##### Dataset records #####
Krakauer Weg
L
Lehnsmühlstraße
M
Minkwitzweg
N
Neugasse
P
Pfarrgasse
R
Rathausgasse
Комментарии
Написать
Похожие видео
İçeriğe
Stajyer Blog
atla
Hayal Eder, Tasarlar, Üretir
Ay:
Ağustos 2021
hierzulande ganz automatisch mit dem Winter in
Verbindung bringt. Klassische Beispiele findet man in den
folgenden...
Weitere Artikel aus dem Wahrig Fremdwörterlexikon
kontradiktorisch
#####
• **What you need to do**
In the entries above, find the line with "Rathausgasse" and the line with "Weitere Artikel aus", then restate word for word both of them and every line between, with nothing more.

• **Exercise response**
Rathausgasse
Комментарии
Написать
Похожие видео
İçeriğe
Stajyer Blog
atla
Hayal Eder, Tasarlar, Üretir
Ay:
Ağustos 2021
hierzulande ganz automatisch mit dem Winter in
Verbindung bringt. Klassische Beispiele findet man in den
folgenden...
Weitere Artikel aus dem Wahrig Fremdwörterlexikon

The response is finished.